◆ **WHAT TO DO**
Output every record word for word.

◆ **PROVIDED DATA**
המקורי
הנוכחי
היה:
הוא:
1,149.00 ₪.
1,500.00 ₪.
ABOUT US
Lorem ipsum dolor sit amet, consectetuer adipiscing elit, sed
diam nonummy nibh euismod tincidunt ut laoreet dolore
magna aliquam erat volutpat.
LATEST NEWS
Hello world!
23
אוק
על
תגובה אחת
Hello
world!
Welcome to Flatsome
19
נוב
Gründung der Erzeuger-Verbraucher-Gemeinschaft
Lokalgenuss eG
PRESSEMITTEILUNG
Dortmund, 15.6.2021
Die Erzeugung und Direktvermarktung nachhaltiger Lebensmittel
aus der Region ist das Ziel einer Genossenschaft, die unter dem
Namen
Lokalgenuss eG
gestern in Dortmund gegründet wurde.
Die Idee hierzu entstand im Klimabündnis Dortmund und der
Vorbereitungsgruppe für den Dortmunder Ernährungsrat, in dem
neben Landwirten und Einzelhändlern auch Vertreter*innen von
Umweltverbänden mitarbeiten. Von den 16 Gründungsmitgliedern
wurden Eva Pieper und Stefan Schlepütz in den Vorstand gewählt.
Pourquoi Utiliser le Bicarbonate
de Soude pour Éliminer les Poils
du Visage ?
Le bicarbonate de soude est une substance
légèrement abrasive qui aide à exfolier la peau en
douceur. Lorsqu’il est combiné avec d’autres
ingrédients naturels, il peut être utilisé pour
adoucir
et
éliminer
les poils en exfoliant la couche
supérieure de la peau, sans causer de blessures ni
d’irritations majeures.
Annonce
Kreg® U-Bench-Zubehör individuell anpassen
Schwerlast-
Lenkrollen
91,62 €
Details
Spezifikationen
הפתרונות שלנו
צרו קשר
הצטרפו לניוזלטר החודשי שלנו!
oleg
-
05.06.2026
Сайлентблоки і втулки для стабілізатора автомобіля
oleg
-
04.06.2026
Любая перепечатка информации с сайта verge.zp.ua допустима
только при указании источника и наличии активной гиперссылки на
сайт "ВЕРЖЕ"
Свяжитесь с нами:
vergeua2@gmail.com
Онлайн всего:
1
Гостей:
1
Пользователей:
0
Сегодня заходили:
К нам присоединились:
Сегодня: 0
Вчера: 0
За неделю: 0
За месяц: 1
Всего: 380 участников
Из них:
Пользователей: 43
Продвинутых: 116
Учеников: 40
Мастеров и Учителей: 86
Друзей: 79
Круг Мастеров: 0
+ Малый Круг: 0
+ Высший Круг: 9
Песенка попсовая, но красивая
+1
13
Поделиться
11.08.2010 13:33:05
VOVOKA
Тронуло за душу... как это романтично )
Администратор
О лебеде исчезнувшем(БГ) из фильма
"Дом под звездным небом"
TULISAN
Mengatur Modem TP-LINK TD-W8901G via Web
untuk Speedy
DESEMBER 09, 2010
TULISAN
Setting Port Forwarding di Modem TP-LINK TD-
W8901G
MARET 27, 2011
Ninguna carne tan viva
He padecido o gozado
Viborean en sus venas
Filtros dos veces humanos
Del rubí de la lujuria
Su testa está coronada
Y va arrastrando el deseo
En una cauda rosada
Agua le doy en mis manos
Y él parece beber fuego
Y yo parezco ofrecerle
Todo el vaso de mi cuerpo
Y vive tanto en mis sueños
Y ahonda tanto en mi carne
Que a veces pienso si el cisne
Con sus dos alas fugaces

◆ **OUTPUT BELOW**
המקורי
הנוכחי
היה:
הוא:
1,149.00 ₪.
1,500.00 ₪.
ABOUT US
Lorem ipsum dolor sit amet, consectetuer adipiscing elit, sed
diam nonummy nibh euismod tincidunt ut laoreet dolore
magna aliquam erat volutpat.
LATEST NEWS
Hello world!
23
אוק
על
תגובה אחת
Hello
world!
Welcome to Flatsome
19
נוב
Gründung der Erzeuger-Verbraucher-Gemeinschaft
Lokalgenuss eG
PRESSEMITTEILUNG
Dortmund, 15.6.2021
Die Erzeugung und Direktvermarktung nachhaltiger Lebensmittel
aus der Region ist das Ziel einer Genossenschaft, die unter dem
Namen
Lokalgenuss eG
gestern in Dortmund gegründet wurde.
Die Idee hierzu entstand im Klimabündnis Dortmund und der
Vorbereitungsgruppe für den Dortmunder Ernährungsrat, in dem
neben Landwirten und Einzelhändlern auch Vertreter*innen von
Umweltverbänden mitarbeiten. Von den 16 Gründungsmitgliedern
wurden Eva Pieper und Stefan Schlepütz in den Vorstand gewählt.
Pourquoi Utiliser le Bicarbonate
de Soude pour Éliminer les Poils
du Visage ?
Le bicarbonate de soude est une substance
légèrement abrasive qui aide à exfolier la peau en
douceur. Lorsqu’il est combiné avec d’autres
ingrédients naturels, il peut être utilisé pour
adoucir
et
éliminer
les poils en exfoliant la couche
supérieure de la peau, sans causer de blessures ni
d’irritations majeures.
Annonce
Kreg® U-Bench-Zubehör individuell anpassen
Schwerlast-
Lenkrollen
91,62 €
Details
Spezifikationen
הפתרונות שלנו
צרו קשר
הצטרפו לניוזלטר החודשי שלנו!
oleg
-
05.06.2026
Сайлентблоки і втулки для стабілізатора автомобіля
oleg
-
04.06.2026
Любая перепечатка информации с сайта verge.zp.ua допустима
только при указании источника и наличии активной гиперссылки на
сайт "ВЕРЖЕ"
Свяжитесь с нами:
vergeua2@gmail.com
Онлайн всего:
1
Гостей:
1
Пользователей:
0
Сегодня заходили:
К нам присоединились:
Сегодня: 0
Вчера: 0
За неделю: 0
За месяц: 1
Всего: 380 участников
Из них:
Пользователей: 43
Продвинутых: 116
Учеников: 40
Мастеров и Учителей: 86
Друзей: 79
Круг Мастеров: 0
+ Малый Круг: 0
+ Высший Круг: 9
Песенка попсовая, но красивая
+1
13
Поделиться
11.08.2010 13:33:05
VOVOKA
Тронуло за душу... как это романтично )
Администратор
О лебеде исчезнувшем(БГ) из фильма
"Дом под звездным небом"
TULISAN
Mengatur Modem TP-LINK TD-W8901G via Web
untuk Speedy
DESEMBER 09, 2010
TULISAN
Setting Port Forwarding di Modem TP-LINK TD-
W8901G
MARET 27, 2011
Ninguna carne tan viva
He padecido o gozado
Viborean en sus venas
Filtros dos veces humanos
Del rubí de la lujuria
Su testa está coronada
Y va arrastrando el deseo
En una cauda rosada
Agua le doy en mis manos
Y él parece beber fuego
Y yo parezco ofrecerle
Todo el vaso de mi cuerpo
Y vive tanto en mis sueños
Y ahonda tanto en mi carne
Que a veces pienso si el cisne
Con sus dos alas fugaces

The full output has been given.